:: DATASET CONTENT

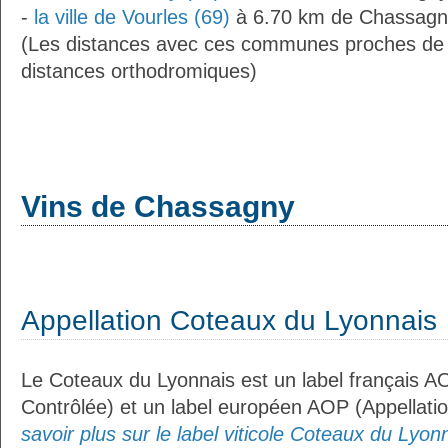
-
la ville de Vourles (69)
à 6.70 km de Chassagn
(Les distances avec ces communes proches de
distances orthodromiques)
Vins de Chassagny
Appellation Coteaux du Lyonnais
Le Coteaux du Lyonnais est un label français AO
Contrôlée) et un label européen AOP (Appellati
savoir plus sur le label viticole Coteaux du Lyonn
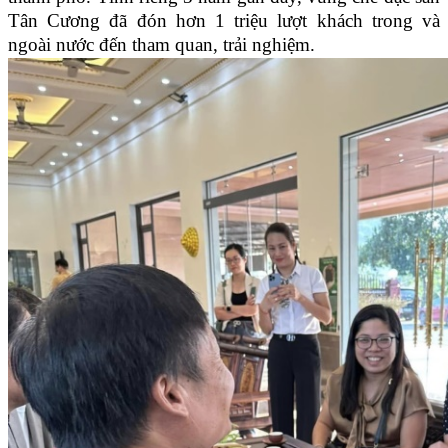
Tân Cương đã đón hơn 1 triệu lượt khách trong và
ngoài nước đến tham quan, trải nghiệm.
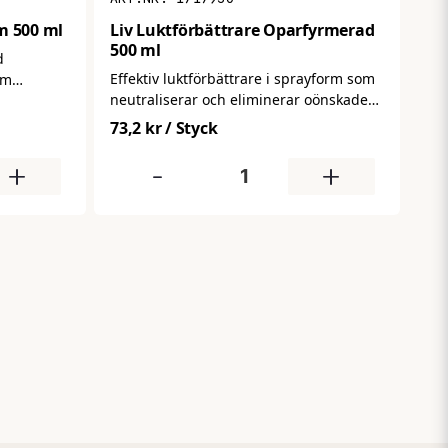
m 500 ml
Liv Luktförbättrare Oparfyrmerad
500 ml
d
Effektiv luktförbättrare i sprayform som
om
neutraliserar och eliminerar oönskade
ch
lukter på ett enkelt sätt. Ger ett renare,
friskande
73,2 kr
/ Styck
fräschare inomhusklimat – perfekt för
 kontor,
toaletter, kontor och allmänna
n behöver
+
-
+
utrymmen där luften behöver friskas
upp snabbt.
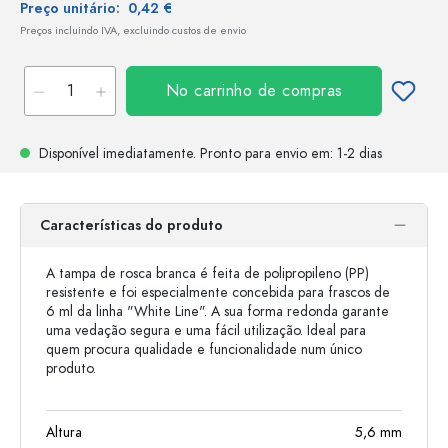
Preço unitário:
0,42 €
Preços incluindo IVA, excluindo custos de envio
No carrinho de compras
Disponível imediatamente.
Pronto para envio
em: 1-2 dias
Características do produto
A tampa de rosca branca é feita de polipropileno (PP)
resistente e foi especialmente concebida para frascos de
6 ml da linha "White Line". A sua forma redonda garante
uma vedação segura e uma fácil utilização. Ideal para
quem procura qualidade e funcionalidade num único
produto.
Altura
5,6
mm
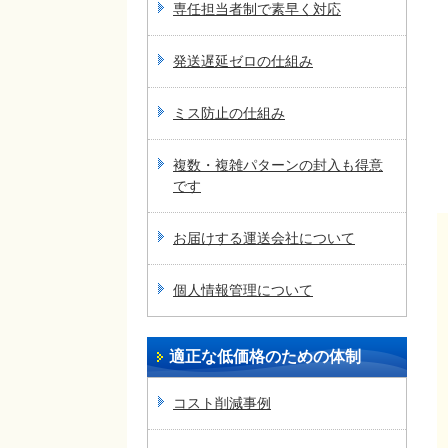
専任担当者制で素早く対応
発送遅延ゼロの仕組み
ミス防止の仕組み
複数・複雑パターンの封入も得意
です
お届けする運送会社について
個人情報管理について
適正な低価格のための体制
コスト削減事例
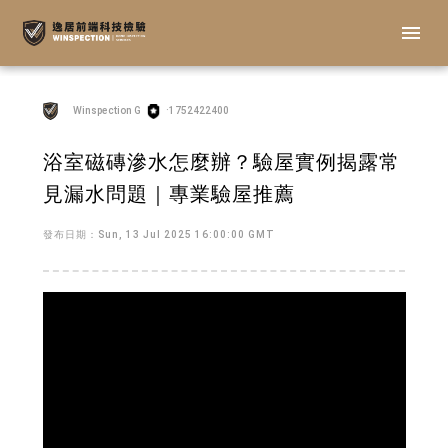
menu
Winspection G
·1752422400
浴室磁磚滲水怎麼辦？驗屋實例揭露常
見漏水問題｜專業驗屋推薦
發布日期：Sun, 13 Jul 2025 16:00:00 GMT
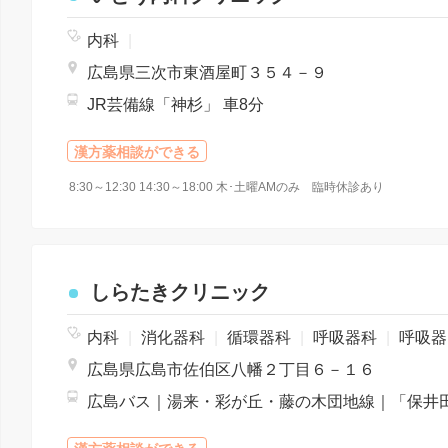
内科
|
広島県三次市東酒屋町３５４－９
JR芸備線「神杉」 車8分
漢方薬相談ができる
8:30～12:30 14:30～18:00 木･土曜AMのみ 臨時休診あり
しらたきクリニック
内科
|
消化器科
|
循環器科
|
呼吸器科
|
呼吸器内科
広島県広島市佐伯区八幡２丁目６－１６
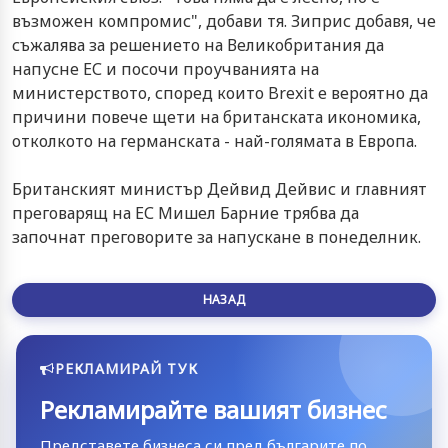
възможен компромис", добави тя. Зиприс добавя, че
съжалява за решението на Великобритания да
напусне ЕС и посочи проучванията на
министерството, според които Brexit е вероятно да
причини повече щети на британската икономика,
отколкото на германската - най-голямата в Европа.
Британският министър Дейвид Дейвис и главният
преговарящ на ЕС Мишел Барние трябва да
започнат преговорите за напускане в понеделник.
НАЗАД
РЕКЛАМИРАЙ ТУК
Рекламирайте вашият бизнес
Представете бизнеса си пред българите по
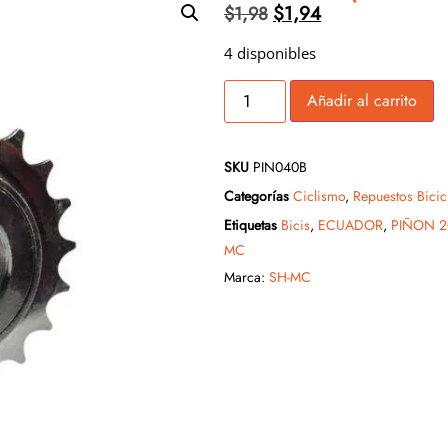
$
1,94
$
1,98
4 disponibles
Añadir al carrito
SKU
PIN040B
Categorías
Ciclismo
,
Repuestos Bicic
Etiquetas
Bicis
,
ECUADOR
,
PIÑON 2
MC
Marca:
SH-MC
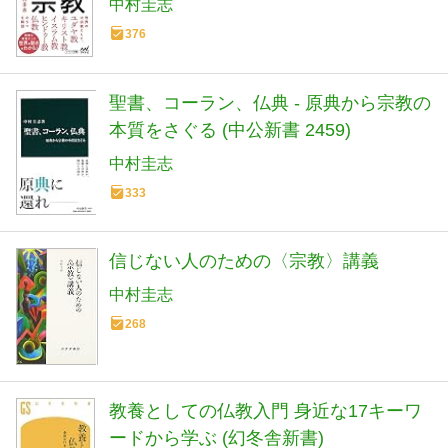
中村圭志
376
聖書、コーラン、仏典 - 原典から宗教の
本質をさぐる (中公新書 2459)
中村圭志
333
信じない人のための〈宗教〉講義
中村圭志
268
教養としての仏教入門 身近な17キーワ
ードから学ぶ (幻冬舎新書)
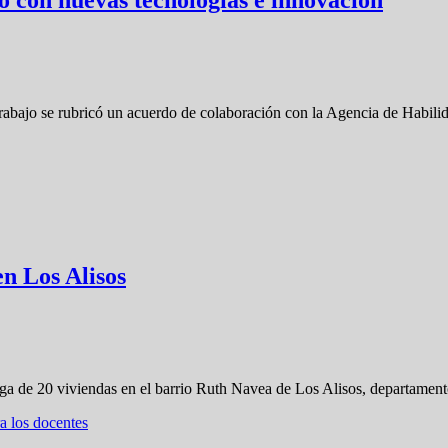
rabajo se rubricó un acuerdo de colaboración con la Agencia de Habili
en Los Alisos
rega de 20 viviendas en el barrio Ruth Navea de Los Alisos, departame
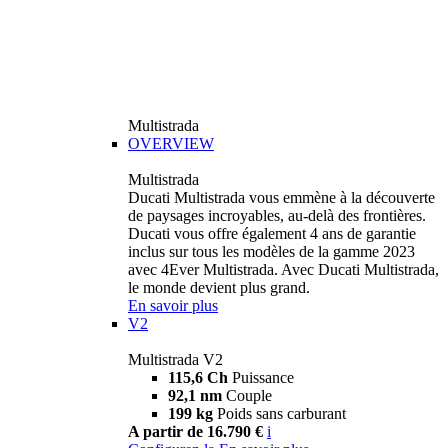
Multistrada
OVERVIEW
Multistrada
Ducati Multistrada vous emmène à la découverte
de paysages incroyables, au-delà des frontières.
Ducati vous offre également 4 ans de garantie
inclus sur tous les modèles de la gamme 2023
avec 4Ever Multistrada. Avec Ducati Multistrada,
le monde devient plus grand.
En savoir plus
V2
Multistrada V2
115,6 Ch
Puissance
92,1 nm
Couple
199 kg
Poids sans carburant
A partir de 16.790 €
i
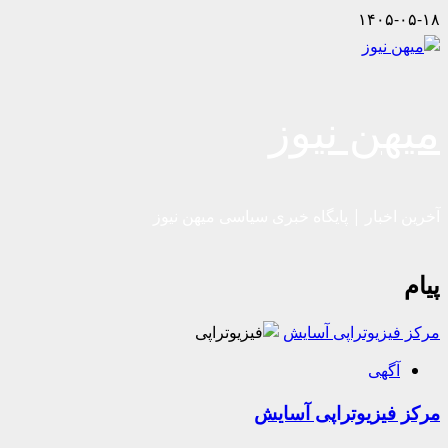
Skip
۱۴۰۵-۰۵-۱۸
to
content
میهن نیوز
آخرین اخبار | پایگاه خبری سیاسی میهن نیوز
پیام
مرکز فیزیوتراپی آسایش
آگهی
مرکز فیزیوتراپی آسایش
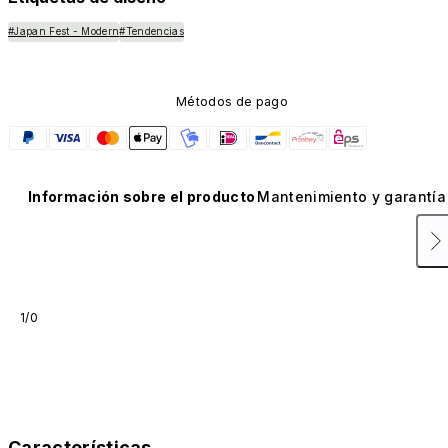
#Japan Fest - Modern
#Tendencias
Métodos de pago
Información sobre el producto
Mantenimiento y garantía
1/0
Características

::::

▸ EXERCISE GOAL
Wherever the string "avec" appears in the data above, report the whole line.

▸ WRITTEN RESPONSE
(Les distances avec ces communes proches de
avec 4Ever Multistrada. Avec Ducati Multistrada,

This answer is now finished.